Em Khan Younis há um centro que disponibiliza internet e que os estudantes usam para trabalhar, mas está sempre “muito cheio e é impossível lá ficar durante muito tempo.” E para além disso há o custo da própria internet que é “demasiado alto”.
Tarek angaria dinheiro para alimentar a família no Instagram
Na Faixa de Gaza quase todos os preços são demasiado altos. Tarek disse que, por semana, a família precisa de, pelo menos, 500 dólares para sobreviver. Tudo somado, são quase dois mil dólares mensais (cerca de 1.700 euros), numa família em que Tarek é o único que recebe.

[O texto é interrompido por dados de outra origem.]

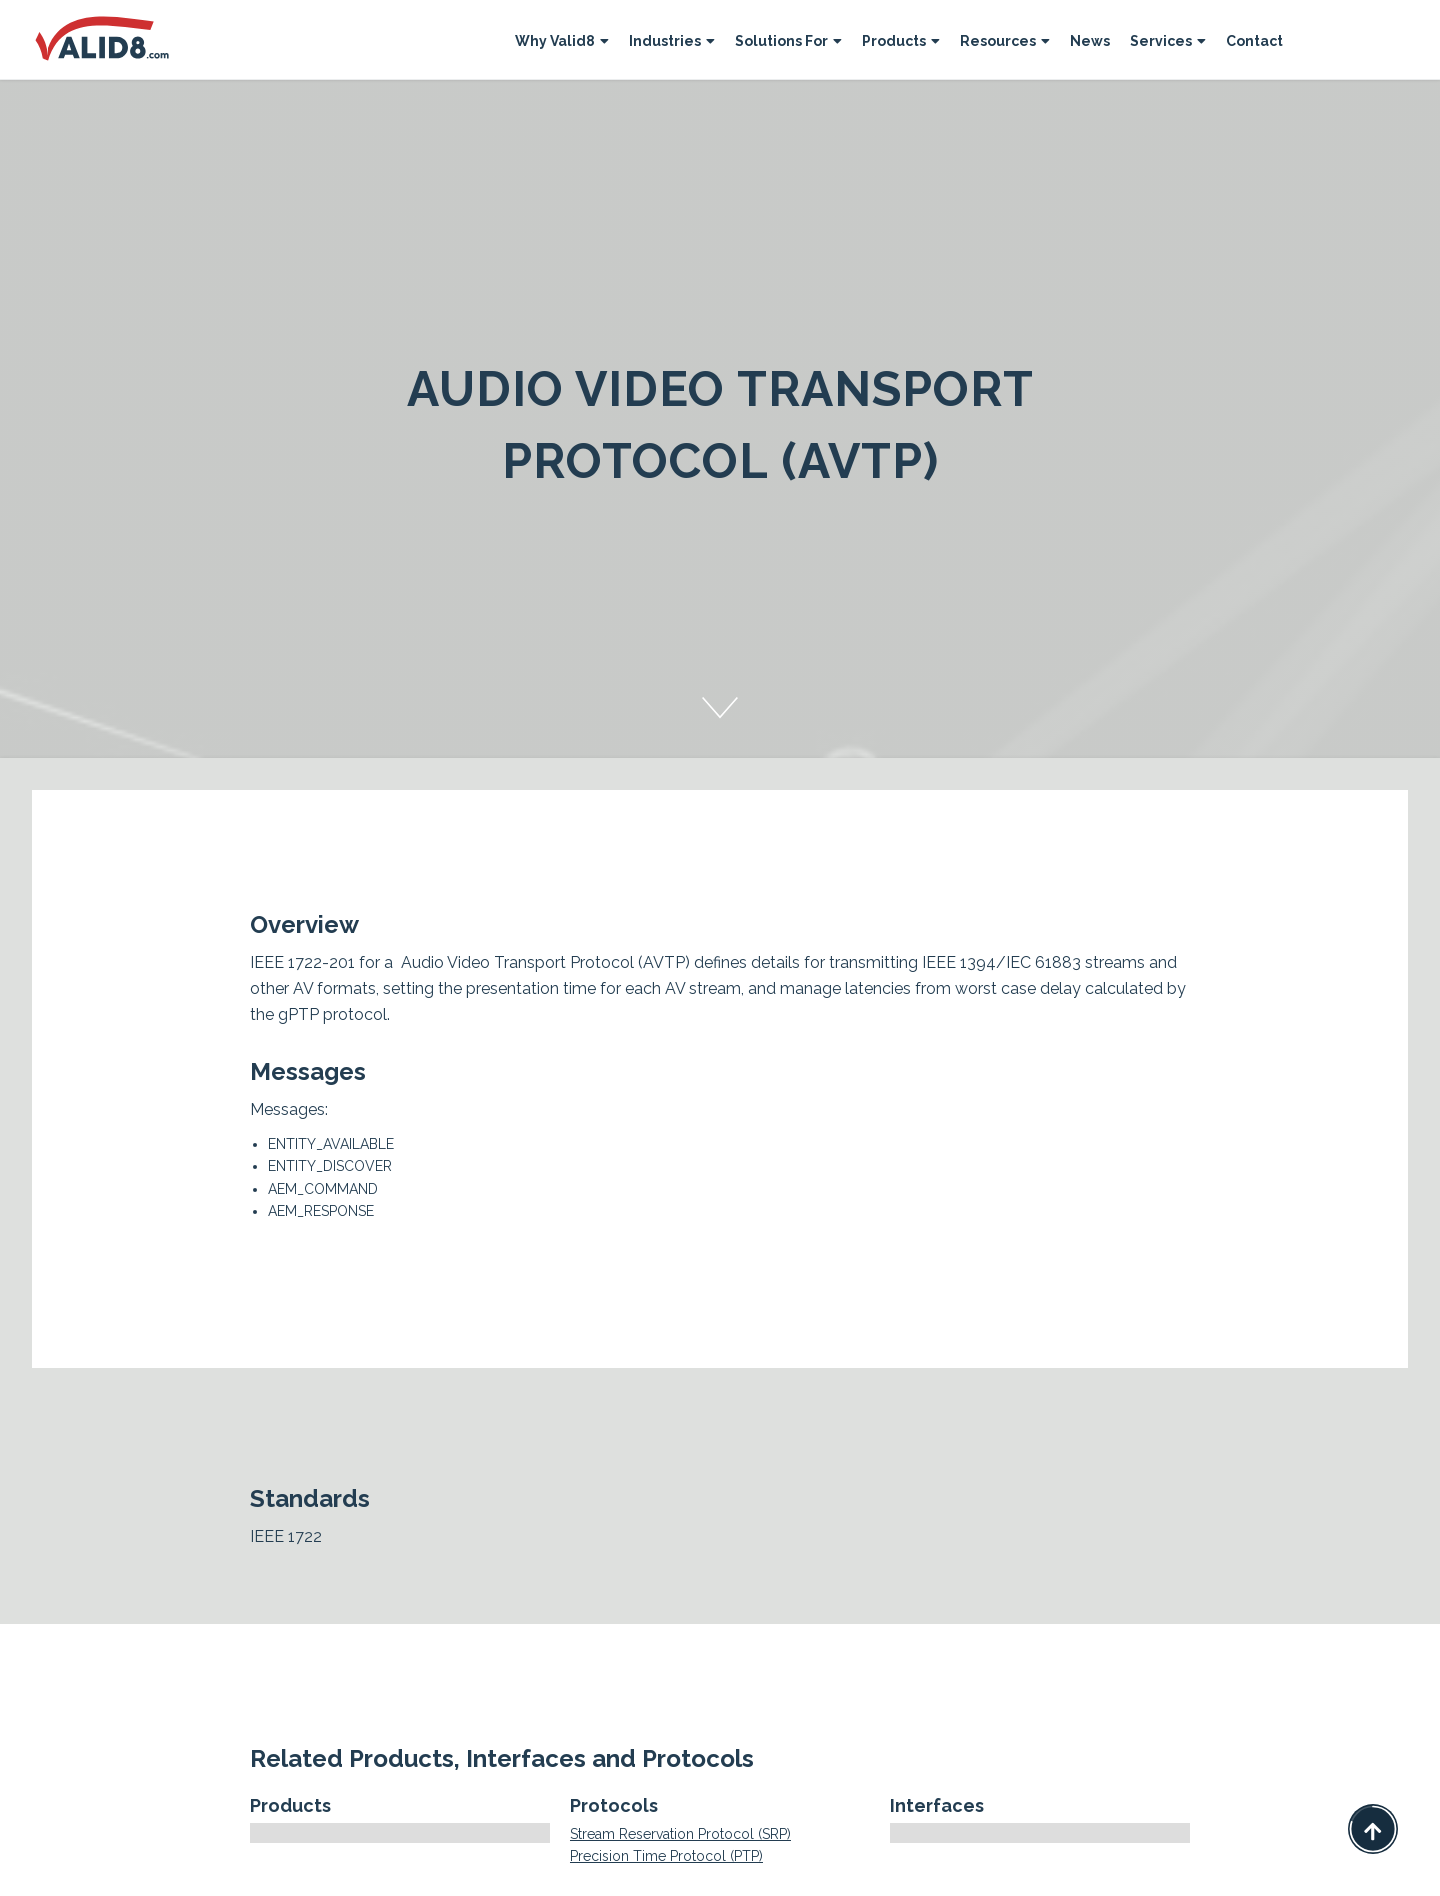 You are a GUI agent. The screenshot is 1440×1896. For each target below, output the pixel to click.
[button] (562, 44)
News (1090, 41)
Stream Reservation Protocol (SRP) (680, 1834)
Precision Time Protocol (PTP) (666, 1856)
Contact (1254, 41) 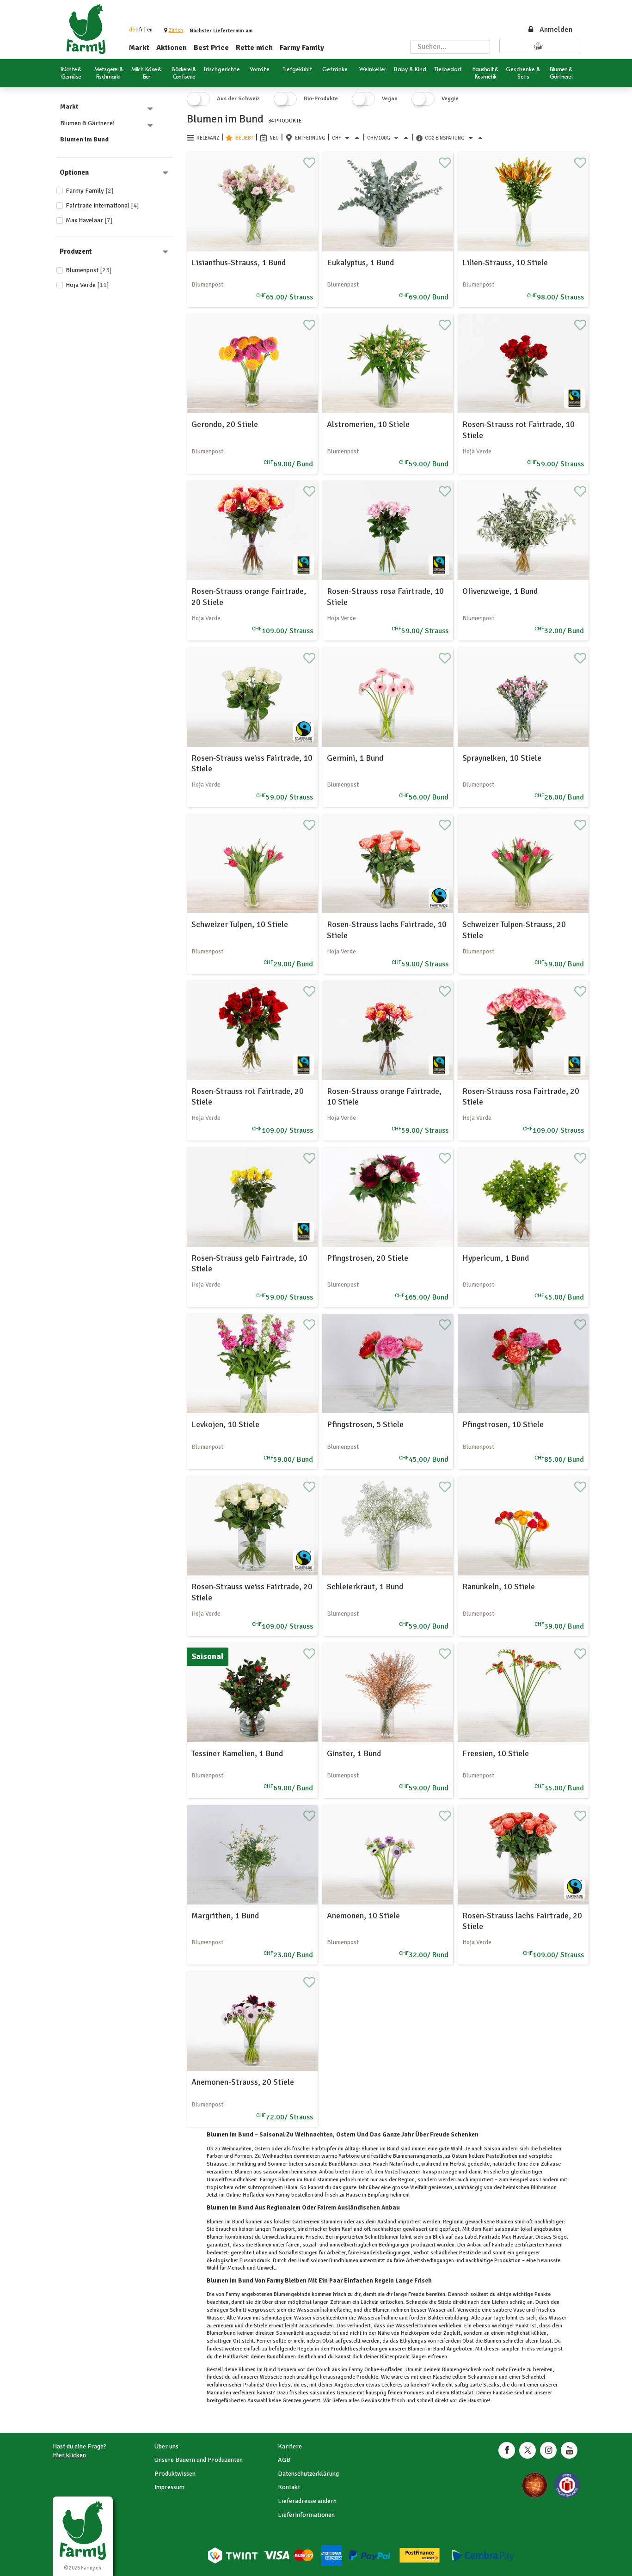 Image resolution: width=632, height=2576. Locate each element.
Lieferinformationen (306, 2515)
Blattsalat (461, 2392)
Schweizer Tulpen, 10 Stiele (239, 924)
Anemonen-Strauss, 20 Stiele (242, 2082)
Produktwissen (175, 2474)
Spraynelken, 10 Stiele (501, 758)
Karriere (290, 2446)
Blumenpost (89, 270)
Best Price (211, 47)
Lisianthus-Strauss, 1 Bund (238, 262)
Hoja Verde (87, 285)
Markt (139, 47)
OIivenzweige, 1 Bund (500, 591)
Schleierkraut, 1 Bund (365, 1586)
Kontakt (289, 2487)
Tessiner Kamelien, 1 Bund (237, 1753)
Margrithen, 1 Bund (225, 1916)
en (150, 29)
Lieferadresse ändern (307, 2501)
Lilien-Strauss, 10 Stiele (505, 262)
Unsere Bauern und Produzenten (198, 2460)
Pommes (413, 2392)
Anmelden (549, 29)
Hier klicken (69, 2455)
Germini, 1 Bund (355, 758)
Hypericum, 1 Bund (495, 1258)
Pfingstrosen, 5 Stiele (365, 1424)
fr (141, 29)
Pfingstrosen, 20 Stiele (367, 1258)
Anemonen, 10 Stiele (363, 1916)
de (132, 29)
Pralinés (252, 2384)
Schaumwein (482, 2377)
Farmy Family (302, 47)
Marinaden (220, 2392)
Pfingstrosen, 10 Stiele (503, 1424)
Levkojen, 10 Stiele (225, 1424)
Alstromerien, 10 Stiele (368, 424)
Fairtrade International (102, 205)
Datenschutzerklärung (308, 2474)
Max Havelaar (89, 220)
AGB (284, 2460)
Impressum (169, 2487)
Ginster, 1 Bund (354, 1753)
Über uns (166, 2446)
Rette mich (254, 47)
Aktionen (171, 47)
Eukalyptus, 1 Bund (360, 262)
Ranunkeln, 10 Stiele (498, 1586)
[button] (176, 30)
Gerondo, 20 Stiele (224, 424)
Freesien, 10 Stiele (495, 1753)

O financiamento não vem através de um trabalho tradicional, mas sim das redes sociais, nomeadamente do Instagram. É lá que o jovem faz vídeos regularmente a documentar o que acontece no enclave e daí recebe o dinheiro que o vai alimentar a ele e à família.
“Foi tão difícil e uma jornada cheia de desafios”, contou o jovem palestiniano. “Estava sempre a tentar encontrar internet estável para fazer o upload das minhas palestras e para fazer os meus trabalhos. E durante o meu último ano estava constantemente a ter de mudar de sítio com a minha família”, disse.
O antes da guerra na Faixa de Gaza
Uma diferença drástica, quando comparado com o antes: quando tinha uma casa, quando a universidade ainda estava de pé, quando não tinha de arriscar a vida para conseguir ter internet.
E a diferença é especialmente notória quando há imagens - que Tarek decidiu partilhar e que pode ver na nossa galeria acima. Mostram aulas, salas e auditórios, a turma de Tarek e os seus amigos de universidade, numa altura em que o edifício ainda estava de pé e a guerra não tinha chegado ao enclave.
Tarek é o filho mais velho de quatro irmãos. A mãe, antes da guerra, era proprietária de um estúdio de maquilhagem que, em pouco tempo, foi arrasado pelas bombas. Dos irmãos, há um outro que está agora a tentar entrar na licenciatura e que fala também em vir fazer o mestrado em Portugal.